Requirement: Transcribe the data that follows without changing a word, and omit the pictures.

[Source information Boundary: Start]

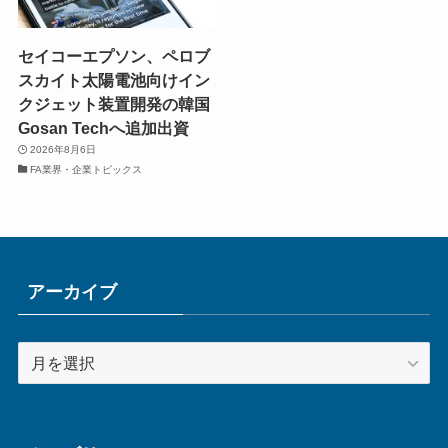
セイコーエプソン、ペロブ
スカイト太陽電池向けイン
クジェット装置開発の韓国
Gosan Techへ追加出資
2026年8月6日
FA業界・企業トピックス
アーカイブ
ア
ー
カ
イ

[Source information Boundary: End]

Answer:
セイコーエプソン、ペロブ
スカイト太陽電池向けイン
クジェット装置開発の韓国
Gosan Techへ追加出資
2026年8月6日
FA業界・企業トピックス
アーカイブ
ア
ー
カ
イ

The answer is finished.